Number of parallel garbage collector threads

You can control the number of garbage collector threads using the command-line option -xx :ParallelGCThreads=.

Gbage-first Garbage Collector

G1 is primarily a concurrent collector. Most concurrent collectors perform some costly work concurrently into the application. This collector is designed to scale from small machines to large multiprocessor machines with a lot of memory. It provides the ability to meet pause time targets with high probability while achieving high throughput.

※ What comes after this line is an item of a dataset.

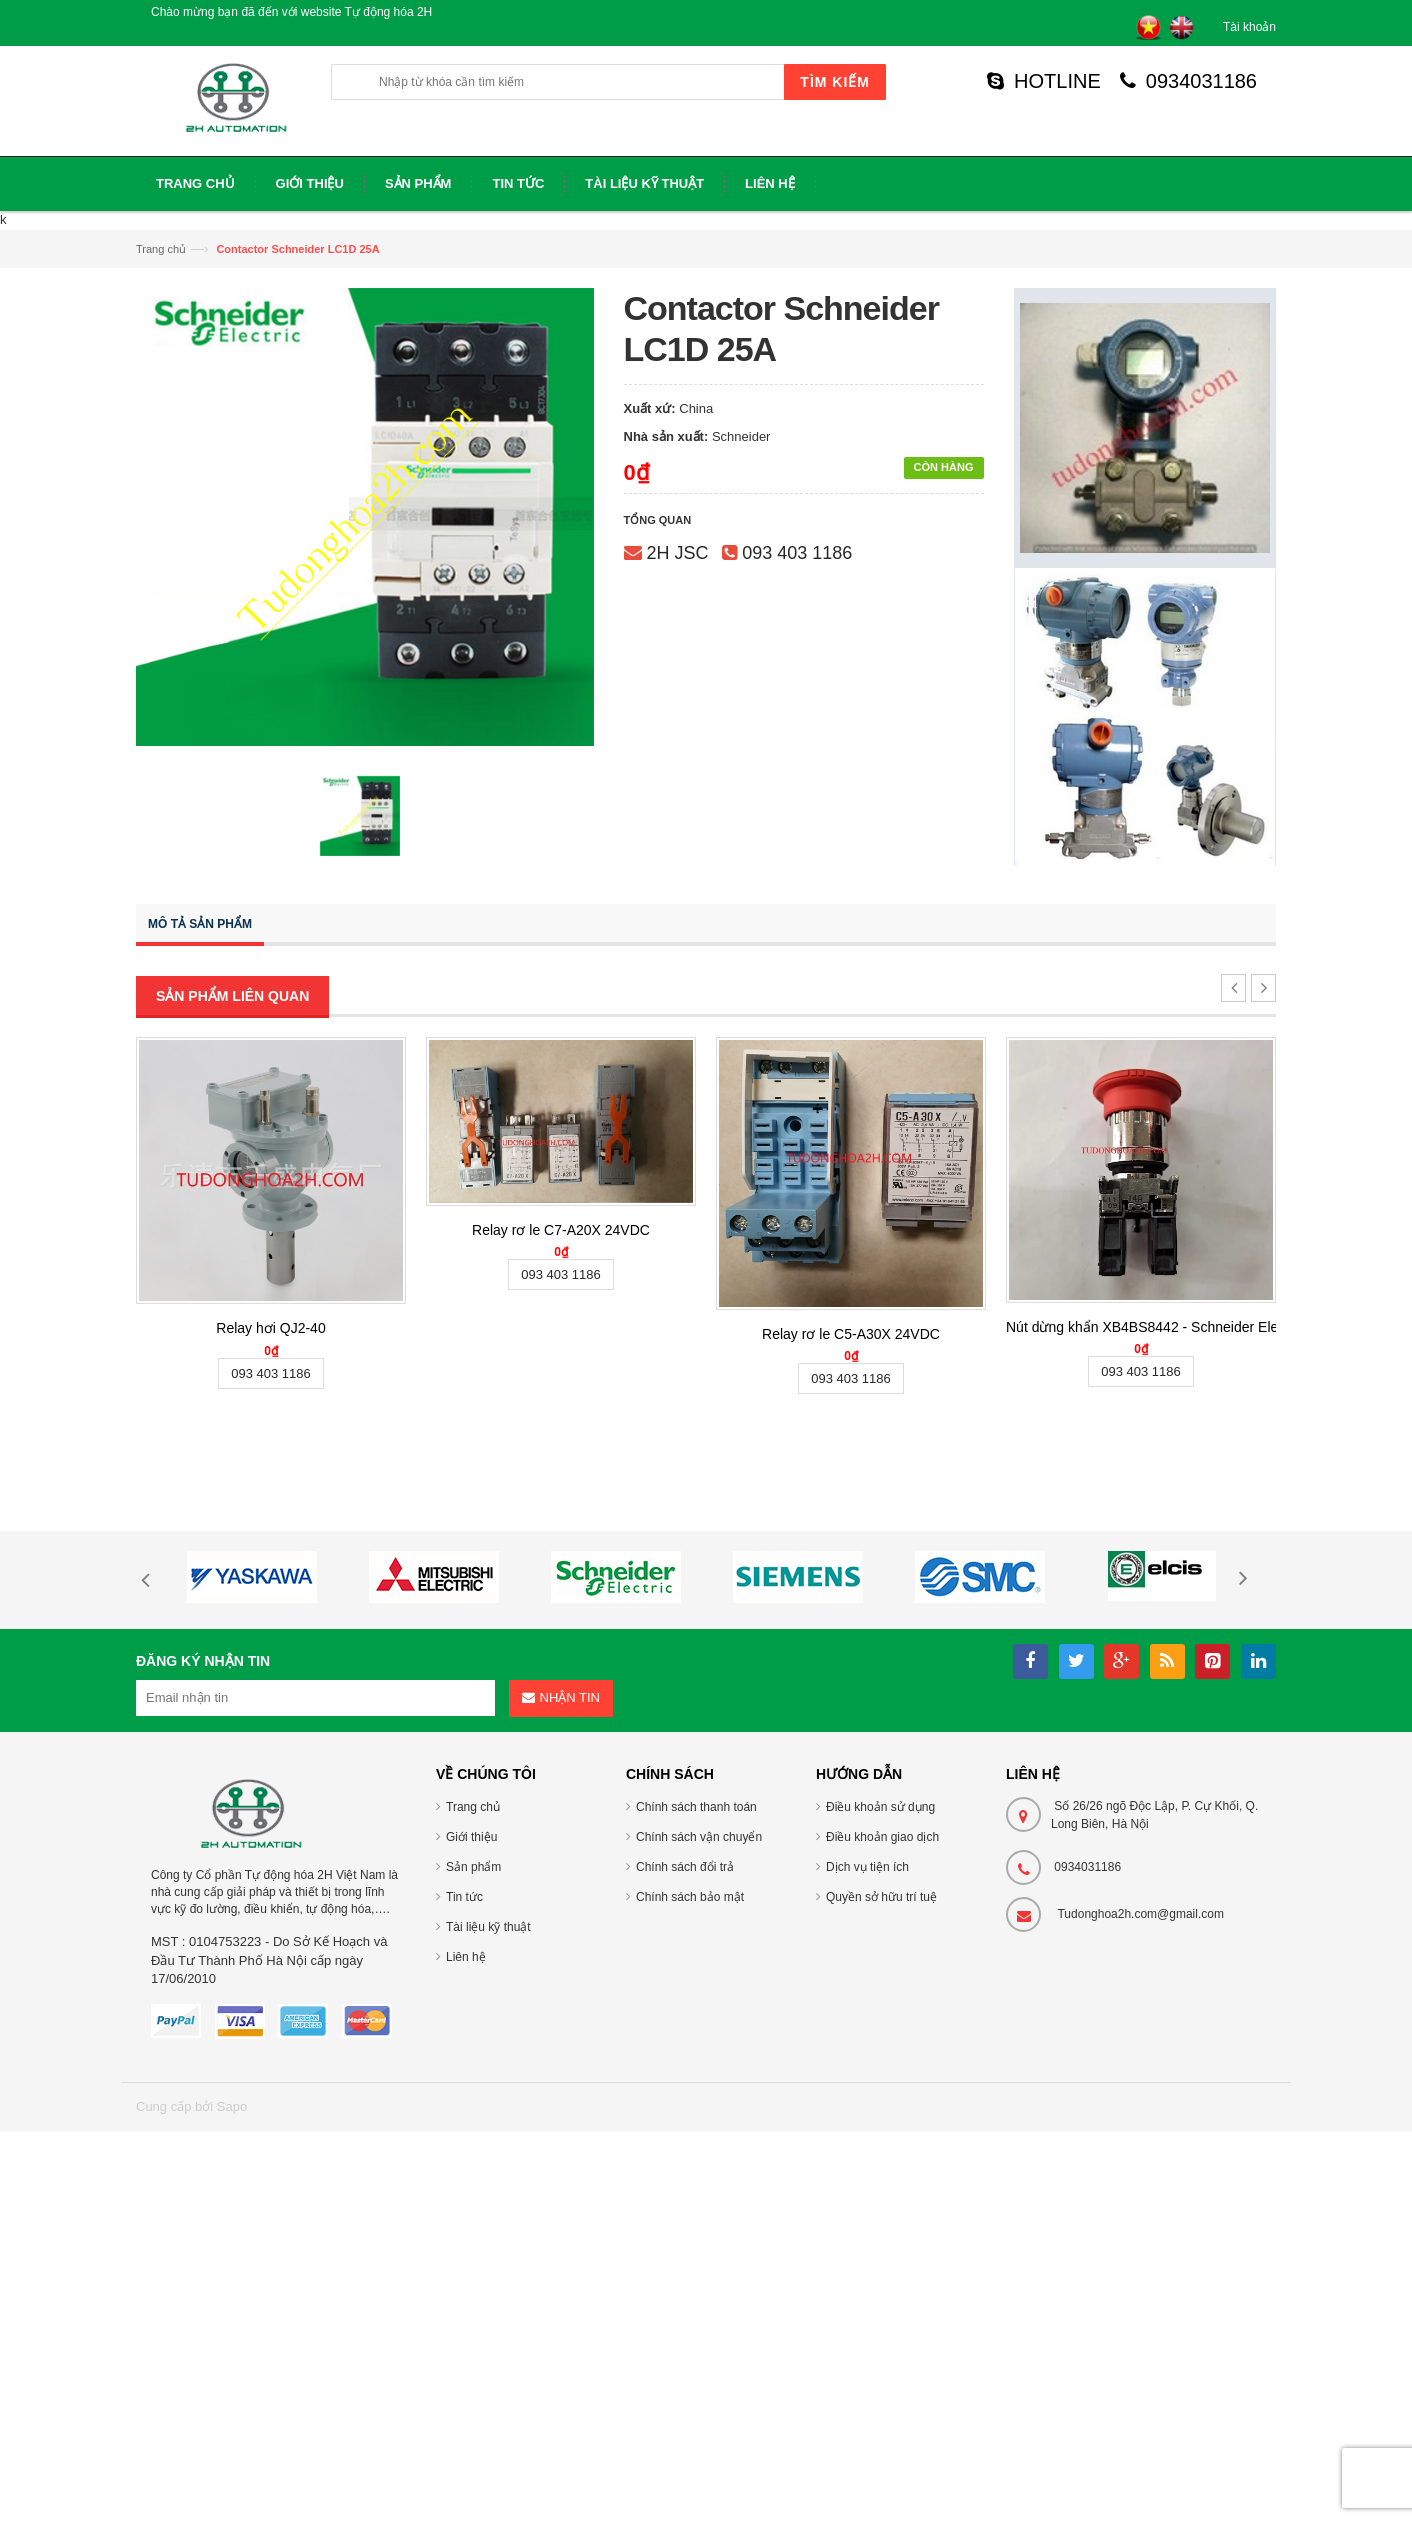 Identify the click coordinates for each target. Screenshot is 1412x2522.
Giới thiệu (471, 1837)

In most hardware and operating system configurations, G1 is chosen by default, or G1 can be explicitly enabled using -xx :+UseG1GC.

The Z Garbage Collector

  • The Z garbage Collector (ZGC) is a scalable low-latency garbage collector. The ZGC performs all the expensive work concurrently without stopping the execution of the application thread.

  • ZGC is suitable for applications that require low latency (pauses of less than 10 milliseconds) or use very large heaps (terabytes). This can be enabled by using the -xx :+UseZGC option. ZGC is an experimental feature, starting with JDK 11.

Select collector

  • Adjust the heap size if necessary to improve performance. If performance still does not meet your goals, use the following criteria as a starting point for selecting a collector:

  • If the application has a small data set (about 100 MB), use the option -xx :+UseSerialGC to select the serial collector, or if the application will run on a single processor and there is no pause time requirement, use the option -xx :+UseSerialGC to select the serial collector.

  • If (a) peak application performance is the first priority, and (b) there is no pause time requirement or pauses of one second or more are acceptable, then let the virtual machine select the collector or select the parallel collector with -xx :+UseParallelGC.

  • If response time is more important than total throughput, and garbage collection pauses must be shorter, choose the predominantly concurrent collector and use -xx :+UseG1GC.

  • If response time is a high priority, or if you are using a very large heap, choose a fully concurrent collector using -xx :UseZGC.

  • These guidelines are only a starting point for selecting a collector, because performance depends on the size of the heap, the amount of real-time data maintained by the application, and the number and speed of processors available.

If the recommended collector is not performing as expected, try first to adjust the heap and generation sizes to meet the desired goals. If performance is still inadequate, try another collector: use a concurrent collector to reduce pause times, and use a parallel collector to increase total throughput on multiprocessor hardware.

Summary:

  • If your application is running on a small data set or a single processor, select the serial collector.
  • If throughput is the first priority and there is no pause time requirement, choose the parallel collector.
  • If response time is more important than throughput, choose the G1 collector.
  • If response time is the most important concern, or if the heap is very large (terabytes), use the Z-collector.